As promised final week, half 2 of the updates from the very busy week in the past. Let’s go.
Jensen Group
Let’s begin with a particularly constructive one. Jensen Group had a “blowout 12 months” in 2025.

Gross sales up 19,3%, EPS up +45%. The Dividend might be 1,50 EUR, up 0,50 EUR from the 12 months earlier than. The one not extraordinarily constructive quantity was order consumption which was solely barely up. I feel it could be silly to suppose that Jensen can develop 20% gross sales yearly, however Administration sounded fairly assured for 2026 as properly:

At a trailing PE of 11, the inventory is now precisely as low cost (LTM) as once I revealed the preliminary evaluation in January 2025, regardless of a 50% plus share value improve.
I’ve added just a little (0,4% of portfolio) to my place at Friday’s value as I feel the inventory continues to be approach too low cost given the standard.

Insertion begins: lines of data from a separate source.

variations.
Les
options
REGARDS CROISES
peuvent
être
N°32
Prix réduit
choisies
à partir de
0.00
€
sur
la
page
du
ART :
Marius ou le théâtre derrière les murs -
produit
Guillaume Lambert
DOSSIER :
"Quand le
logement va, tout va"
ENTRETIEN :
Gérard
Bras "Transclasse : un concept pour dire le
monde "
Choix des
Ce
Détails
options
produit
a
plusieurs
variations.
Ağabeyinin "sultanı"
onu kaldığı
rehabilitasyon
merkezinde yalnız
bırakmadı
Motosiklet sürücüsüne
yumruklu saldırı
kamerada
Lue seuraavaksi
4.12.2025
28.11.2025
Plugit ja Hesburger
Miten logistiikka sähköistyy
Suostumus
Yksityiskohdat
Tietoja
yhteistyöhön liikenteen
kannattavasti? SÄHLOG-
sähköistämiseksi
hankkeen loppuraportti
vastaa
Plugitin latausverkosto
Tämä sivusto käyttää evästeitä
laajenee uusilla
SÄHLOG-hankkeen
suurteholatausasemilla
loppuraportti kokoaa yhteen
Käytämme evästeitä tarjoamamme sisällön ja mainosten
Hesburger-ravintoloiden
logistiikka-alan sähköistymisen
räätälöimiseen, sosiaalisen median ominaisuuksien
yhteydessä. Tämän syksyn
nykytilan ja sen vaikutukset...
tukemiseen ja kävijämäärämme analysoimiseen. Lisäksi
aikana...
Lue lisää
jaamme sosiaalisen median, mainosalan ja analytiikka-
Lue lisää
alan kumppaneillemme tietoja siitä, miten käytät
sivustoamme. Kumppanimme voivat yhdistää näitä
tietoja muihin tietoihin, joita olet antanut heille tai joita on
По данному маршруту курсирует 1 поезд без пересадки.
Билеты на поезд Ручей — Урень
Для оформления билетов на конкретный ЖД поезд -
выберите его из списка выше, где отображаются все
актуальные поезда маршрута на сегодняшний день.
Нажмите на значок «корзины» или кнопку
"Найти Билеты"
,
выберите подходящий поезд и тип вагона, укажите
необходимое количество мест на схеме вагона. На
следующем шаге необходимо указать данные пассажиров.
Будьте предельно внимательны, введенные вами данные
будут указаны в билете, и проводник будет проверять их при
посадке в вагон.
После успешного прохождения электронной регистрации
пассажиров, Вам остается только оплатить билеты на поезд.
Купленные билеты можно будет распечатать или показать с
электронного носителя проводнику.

I ought to have waited till right now, however such is life.
SFS
SFS, the Swiss components and instruments producer/distributor additionally revealed preliminary outcomes final week. Given the troublesome state of lots of its finish markets, natural development of ~3% earlier than FX is kind of spectacular.
Sadly, revenue suffered just a little extra as we are able to see on this desk (earlier than “normalisation”):
To be sincere, SFS is kind of behind towards my expectations from 3 years in the past, even factoring in CHF/EUR growth.
I feel again in 2023, I used to be too optimistic about manufacturing in Europe which actually is struggling:
The inventory is now rather more costly regardless of EPS being decrease. So I really want to consider whether or not I ought to proceed to carry the inventory.
Italmobiliare
Italmobiliare’s preliminary 2025 numbers have been a “combined bag”. NAV elevated (incl. dividends) by 6%, however for the 2 largest stakes, Borbone (Ebitda down due to excessive Espresso costs) and Santa Maria Novella (solely single digit development), the outcomes have been just a little bit disappointing.
On the plus facet, they managed to amass an extra 5% stake in Bene and Casa de Salute grows properly.
The inventory reacted fairly negatively which result in a rise in low cost to NAV.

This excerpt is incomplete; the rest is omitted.